Defendant asserted that the Plaintiff’s responses to discovery requests for ESI was deficient. Plaintiff then supplemented its responses. However, Defendant continued to assert deficiencies, and counsel for the parties held a meet and confer. Plaintiff further supplemented its responses, but Defendant was still not satisfied, and filed a Motion to Compel.
As part of the Motion, Defendant sought production of documents relating to certain of AmTrust Bank’s policies and procedures as related to approval, funding, and underwriting of mortgage loans. It also sought documents relative to the decision-making process and quality control review of the loans at issue. Plaintiff objected, stating that the requests were not relevant and were “disproportionate to the needs of the case.”
The court found the documents were relevant to Defendant’s affirmative defenses. With respect to proportionality, the court noted that in the Northern District of Ohio, a party claiming undue burden must explain why the request is burdensome and propose alternatives. The court found Plaintiff’s arguments as to burden unpersuasive, including the assertions in a declaration by Plaintiff’s eDiscovery Specialist. The declaration stated that attempting to identify the documents sought would require Plaintiff to “employ an expansive set of ESI search terms” that would yield “tens of thousands” of documents from a vast library of over 1.5 billion pages. It also stated that a preliminary search for organizational charts alone yielded a return of over 5,800 documents.

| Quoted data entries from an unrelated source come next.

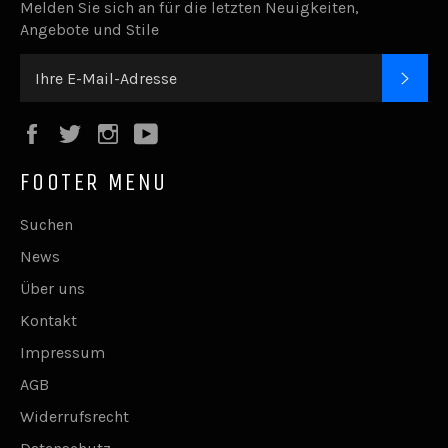
Melden Sie sich an für die letzten Neuigkeiten,
Angebote und Stile
ABO
Facebook
Twitter
Instagram
YouTube
FOOTER MENU
Suchen
News
Über uns
Kontakt
Impressum
AGB
Widerrufsrecht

The court found the declaration to be conclusory and insufficient to show that the burden of production outweighed the benefit. The court further held that Plaintiff did not make a good faith effort to search for the requested documents before determining that it would be burdensome to do so. The court ordered Plaintiff to comply with the requests and ordered attorneys’ fees in favor of Defendant.